What is a Genetic Family Tree?

Family trees are a great visual representation of the people we are descended from and those we are related to. Some may be small whilst others can be epic tomes of family history connections. There can also be different types of family tree as well.

In this post we are going to look at a family tree type that may be slightly different to what you are used to. Genetic family trees offer a slightly different perspective of our family than a standard tree so read on to find out more.

What Is a Genetic Family Tree?

When it comes to the genetic family tree there is a very big clue in the name that should immediately tell you what it is. Essentially our genetic family tree features only individuals from whom we inherited DNA or share DNA with.

In order to make it into our genetic family tree the individual must share genetic material with us beyond the 99.9% that all humans share anyway. This makes the genetic family tree far different from your standard genealogical family tree.

What Is a Genealogical Family Tree?

The genealogical family tree contains all individuals that we have determined by personal knowledge or research are related to us. This would include ancestors as far back as we can find them as well as distant cousins who although we are related may not share DNA with us.

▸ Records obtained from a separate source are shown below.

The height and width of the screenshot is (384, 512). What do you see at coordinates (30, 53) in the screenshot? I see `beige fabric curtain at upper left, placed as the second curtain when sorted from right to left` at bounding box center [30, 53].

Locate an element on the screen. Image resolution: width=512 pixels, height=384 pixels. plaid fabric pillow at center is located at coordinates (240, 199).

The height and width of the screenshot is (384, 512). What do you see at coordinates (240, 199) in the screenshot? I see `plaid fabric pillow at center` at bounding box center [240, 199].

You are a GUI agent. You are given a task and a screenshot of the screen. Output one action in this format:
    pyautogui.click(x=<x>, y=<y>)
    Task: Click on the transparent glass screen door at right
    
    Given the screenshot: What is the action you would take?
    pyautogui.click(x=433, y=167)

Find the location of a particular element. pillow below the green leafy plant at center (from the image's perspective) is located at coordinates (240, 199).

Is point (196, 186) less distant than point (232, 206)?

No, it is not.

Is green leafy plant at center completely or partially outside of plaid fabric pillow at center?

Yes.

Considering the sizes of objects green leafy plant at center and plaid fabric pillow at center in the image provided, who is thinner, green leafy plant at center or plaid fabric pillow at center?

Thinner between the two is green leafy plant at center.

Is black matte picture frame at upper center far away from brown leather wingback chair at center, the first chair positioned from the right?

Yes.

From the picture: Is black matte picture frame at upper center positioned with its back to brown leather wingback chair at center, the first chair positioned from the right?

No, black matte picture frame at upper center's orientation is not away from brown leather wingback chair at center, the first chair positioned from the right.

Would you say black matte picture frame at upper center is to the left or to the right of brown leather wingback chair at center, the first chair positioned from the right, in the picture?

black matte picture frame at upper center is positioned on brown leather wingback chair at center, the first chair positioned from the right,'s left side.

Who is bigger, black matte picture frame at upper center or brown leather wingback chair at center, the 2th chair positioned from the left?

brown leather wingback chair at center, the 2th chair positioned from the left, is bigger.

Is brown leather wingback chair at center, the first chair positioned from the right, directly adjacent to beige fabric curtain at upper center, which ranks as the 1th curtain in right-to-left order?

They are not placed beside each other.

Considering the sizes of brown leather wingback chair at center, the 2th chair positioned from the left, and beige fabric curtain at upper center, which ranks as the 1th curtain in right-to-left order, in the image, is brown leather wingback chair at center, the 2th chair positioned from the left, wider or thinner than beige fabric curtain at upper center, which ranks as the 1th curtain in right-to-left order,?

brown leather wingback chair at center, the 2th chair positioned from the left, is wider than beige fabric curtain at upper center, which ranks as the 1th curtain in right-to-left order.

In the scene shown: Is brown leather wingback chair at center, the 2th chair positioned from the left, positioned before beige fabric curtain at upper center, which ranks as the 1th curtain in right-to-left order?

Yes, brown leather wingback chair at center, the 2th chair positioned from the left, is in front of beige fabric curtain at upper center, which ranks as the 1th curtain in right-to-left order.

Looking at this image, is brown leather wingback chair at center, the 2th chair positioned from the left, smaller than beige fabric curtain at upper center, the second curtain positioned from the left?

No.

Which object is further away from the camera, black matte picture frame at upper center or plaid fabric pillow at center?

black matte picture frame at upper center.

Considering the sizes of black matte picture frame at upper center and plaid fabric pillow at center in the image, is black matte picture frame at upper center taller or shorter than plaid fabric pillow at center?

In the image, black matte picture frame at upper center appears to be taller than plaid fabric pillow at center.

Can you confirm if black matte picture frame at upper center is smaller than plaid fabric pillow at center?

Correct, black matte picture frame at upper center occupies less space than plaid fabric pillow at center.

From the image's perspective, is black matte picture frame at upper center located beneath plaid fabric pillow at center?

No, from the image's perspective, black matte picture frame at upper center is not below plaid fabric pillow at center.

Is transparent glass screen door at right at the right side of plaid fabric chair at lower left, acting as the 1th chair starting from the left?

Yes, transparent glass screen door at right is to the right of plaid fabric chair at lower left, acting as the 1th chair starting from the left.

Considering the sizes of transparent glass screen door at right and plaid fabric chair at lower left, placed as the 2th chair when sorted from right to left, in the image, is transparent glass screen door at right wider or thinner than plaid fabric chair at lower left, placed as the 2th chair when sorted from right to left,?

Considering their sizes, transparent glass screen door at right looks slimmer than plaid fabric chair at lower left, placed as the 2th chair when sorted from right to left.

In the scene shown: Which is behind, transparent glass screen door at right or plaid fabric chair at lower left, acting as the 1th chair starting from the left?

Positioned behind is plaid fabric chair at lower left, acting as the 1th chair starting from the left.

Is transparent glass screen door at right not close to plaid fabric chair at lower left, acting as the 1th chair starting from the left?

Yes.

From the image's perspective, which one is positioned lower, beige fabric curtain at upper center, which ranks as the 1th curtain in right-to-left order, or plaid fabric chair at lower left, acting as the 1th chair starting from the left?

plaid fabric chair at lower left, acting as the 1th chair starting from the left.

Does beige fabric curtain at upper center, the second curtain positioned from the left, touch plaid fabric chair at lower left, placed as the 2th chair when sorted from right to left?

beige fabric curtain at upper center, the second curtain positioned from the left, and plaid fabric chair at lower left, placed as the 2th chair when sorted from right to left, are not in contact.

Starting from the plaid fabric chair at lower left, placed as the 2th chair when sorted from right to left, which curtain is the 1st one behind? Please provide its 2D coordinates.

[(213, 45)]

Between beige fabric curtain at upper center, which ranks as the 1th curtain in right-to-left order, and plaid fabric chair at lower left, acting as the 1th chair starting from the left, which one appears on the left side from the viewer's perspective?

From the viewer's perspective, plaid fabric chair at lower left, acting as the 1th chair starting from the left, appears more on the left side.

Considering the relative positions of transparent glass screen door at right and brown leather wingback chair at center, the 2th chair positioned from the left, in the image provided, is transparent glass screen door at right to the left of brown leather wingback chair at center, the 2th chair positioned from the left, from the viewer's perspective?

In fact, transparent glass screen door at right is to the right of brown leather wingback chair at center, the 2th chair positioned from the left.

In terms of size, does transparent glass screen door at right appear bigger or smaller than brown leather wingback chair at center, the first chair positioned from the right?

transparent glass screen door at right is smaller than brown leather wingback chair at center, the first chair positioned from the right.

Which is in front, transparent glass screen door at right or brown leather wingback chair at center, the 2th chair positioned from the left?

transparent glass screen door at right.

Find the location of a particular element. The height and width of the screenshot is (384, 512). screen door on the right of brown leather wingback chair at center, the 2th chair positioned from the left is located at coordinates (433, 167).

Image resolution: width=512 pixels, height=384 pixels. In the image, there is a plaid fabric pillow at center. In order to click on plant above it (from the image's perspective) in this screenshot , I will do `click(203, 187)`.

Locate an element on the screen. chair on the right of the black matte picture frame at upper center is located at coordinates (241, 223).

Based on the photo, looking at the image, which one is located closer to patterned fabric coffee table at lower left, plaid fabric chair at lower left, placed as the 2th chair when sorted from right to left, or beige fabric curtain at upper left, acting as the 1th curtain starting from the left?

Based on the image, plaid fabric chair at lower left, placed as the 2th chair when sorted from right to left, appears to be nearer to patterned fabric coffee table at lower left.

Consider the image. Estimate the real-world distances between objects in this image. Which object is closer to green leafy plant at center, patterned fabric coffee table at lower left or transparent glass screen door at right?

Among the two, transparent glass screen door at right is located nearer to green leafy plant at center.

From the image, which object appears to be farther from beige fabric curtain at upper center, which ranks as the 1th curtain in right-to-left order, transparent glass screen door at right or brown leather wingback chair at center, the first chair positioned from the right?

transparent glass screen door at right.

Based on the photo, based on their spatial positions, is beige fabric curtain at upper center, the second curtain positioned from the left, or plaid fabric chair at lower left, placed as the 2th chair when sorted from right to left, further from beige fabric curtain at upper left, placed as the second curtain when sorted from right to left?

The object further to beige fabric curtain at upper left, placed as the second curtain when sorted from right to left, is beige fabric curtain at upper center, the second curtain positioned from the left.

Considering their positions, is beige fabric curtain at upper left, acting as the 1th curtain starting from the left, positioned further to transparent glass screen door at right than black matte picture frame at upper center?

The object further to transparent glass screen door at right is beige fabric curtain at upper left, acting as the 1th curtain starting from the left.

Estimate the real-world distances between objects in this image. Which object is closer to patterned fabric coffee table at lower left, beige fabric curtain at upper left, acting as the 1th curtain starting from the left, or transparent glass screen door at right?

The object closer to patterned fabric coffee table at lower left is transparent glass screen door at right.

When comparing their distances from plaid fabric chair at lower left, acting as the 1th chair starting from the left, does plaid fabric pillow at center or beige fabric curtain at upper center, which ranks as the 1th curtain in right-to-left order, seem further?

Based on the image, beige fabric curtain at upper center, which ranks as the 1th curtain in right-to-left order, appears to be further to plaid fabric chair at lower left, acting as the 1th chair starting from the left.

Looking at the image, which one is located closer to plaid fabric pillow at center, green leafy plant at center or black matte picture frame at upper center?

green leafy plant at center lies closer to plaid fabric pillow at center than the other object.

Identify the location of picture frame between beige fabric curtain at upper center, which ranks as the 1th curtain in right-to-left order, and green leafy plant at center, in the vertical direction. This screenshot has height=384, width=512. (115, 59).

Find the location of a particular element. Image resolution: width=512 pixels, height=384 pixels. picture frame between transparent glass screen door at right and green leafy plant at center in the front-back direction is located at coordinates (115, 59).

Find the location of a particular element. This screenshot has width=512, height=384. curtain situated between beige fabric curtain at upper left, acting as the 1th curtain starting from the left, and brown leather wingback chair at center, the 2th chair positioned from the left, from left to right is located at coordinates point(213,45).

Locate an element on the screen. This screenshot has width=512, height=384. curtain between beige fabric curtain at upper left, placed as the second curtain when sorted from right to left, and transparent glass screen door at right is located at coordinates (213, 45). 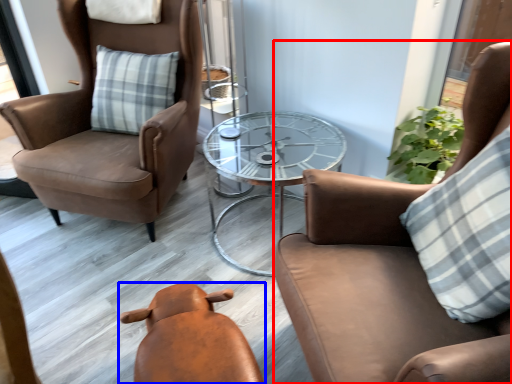 Question: Which of the following is the farthest to the observer, chair (highlighted by a red box) or chair (highlighted by a blue box)?

Choices:
 (A) chair
 (B) chair

Answer: (B) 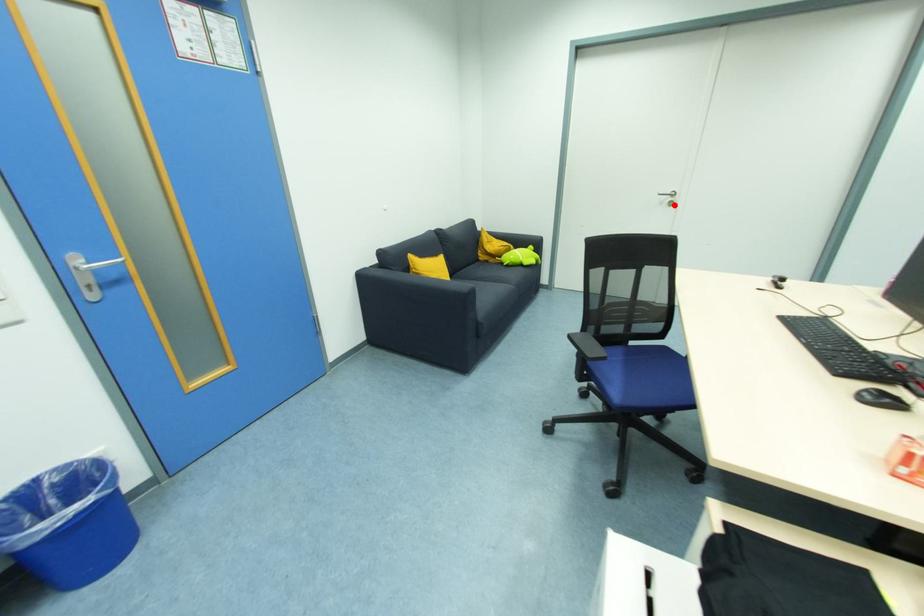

A genealogical family tree potentially knows no limits and could include relations by marriage or adopted family. We can allow ourselves a little latitude when it comes to a genealogical family tree because after all sometimes family is more than blood.

Why Are Genetic Family Trees Different to Genealogical Family Trees?

The main difference between genetic and genealogical family trees is that we do not share DNA with every person in our genealogical tree. In the genealogical tree we will find all of our known family living or dead regardless of relationship distance.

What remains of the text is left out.